* _TASK ITEM_
Make an exact copy of all the entries, with the pictures left out.

* _PROVIDED RECORDS_
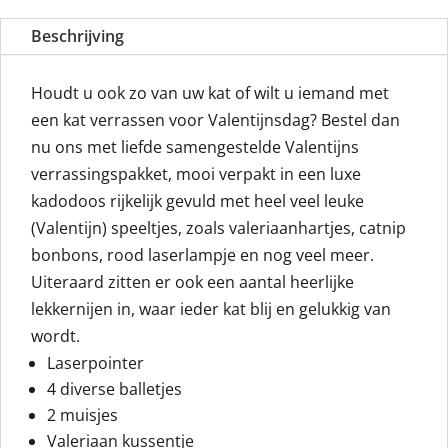
Beschrijving
Houdt u ook zo van uw kat of wilt u iemand met
een kat verrassen voor Valentijnsdag? Bestel dan
nu ons met liefde samengestelde Valentijns
verrassingspakket, mooi verpakt in een luxe
kadodoos rijkelijk gevuld met heel veel leuke
(Valentijn) speeltjes, zoals valeriaanhartjes, catnip
bonbons, rood laserlampje en nog veel meer.
Uiteraard zitten er ook een aantal heerlijke
lekkernijen in, waar ieder kat blij en gelukkig van
wordt.
Laserpointer
4 diverse balletjes
2 muisjes
Valeriaan kussentje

* _RESULT OF THE EXERCISE_
Beschrijving
Houdt u ook zo van uw kat of wilt u iemand met
een kat verrassen voor Valentijnsdag? Bestel dan
nu ons met liefde samengestelde Valentijns
verrassingspakket, mooi verpakt in een luxe
kadodoos rijkelijk gevuld met heel veel leuke
(Valentijn) speeltjes, zoals valeriaanhartjes, catnip
bonbons, rood laserlampje en nog veel meer.
Uiteraard zitten er ook een aantal heerlijke
lekkernijen in, waar ieder kat blij en gelukkig van
wordt.
Laserpointer
4 diverse balletjes
2 muisjes
Valeriaan kussentje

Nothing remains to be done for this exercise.